WHAT YOU HAVE TO DO » Your copy should match the entries exactly, with the pictures left out.

THE DATA »
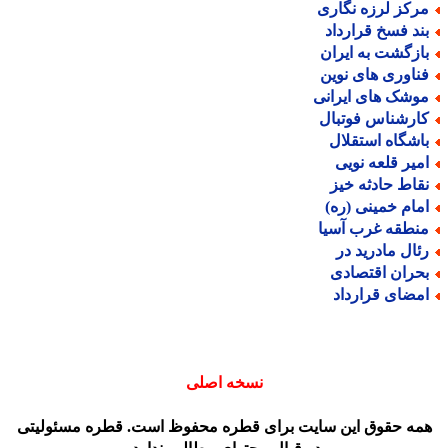
رکز لرزه نگاری
ند فسخ قرارداد
ازگشت به ایران
ناوری های نوین
وشک های ایرانی
ارشناس فوتبال
اشگاه استقلال
میر قلعه نویی
قاط حادثه خیز
مام خمینی (ره)
نطقه غرب آسیا
ئال مادرید در
حران اقتصادی
مضای قرارداد
نسخه اصلی
مه حقوق این سایت برای قطره محفوظ است. قطره مسئولیتی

ANSWER AREA »
رکز لرزه نگاری
ند فسخ قرارداد
ازگشت به ایران
ناوری های نوین
وشک های ایرانی
ارشناس فوتبال
اشگاه استقلال
میر قلعه نویی
قاط حادثه خیز
مام خمینی (ره)
نطقه غرب آسیا
ئال مادرید در
حران اقتصادی
مضای قرارداد
نسخه اصلی
مه حقوق این سایت برای قطره محفوظ است. قطره مسئولیتی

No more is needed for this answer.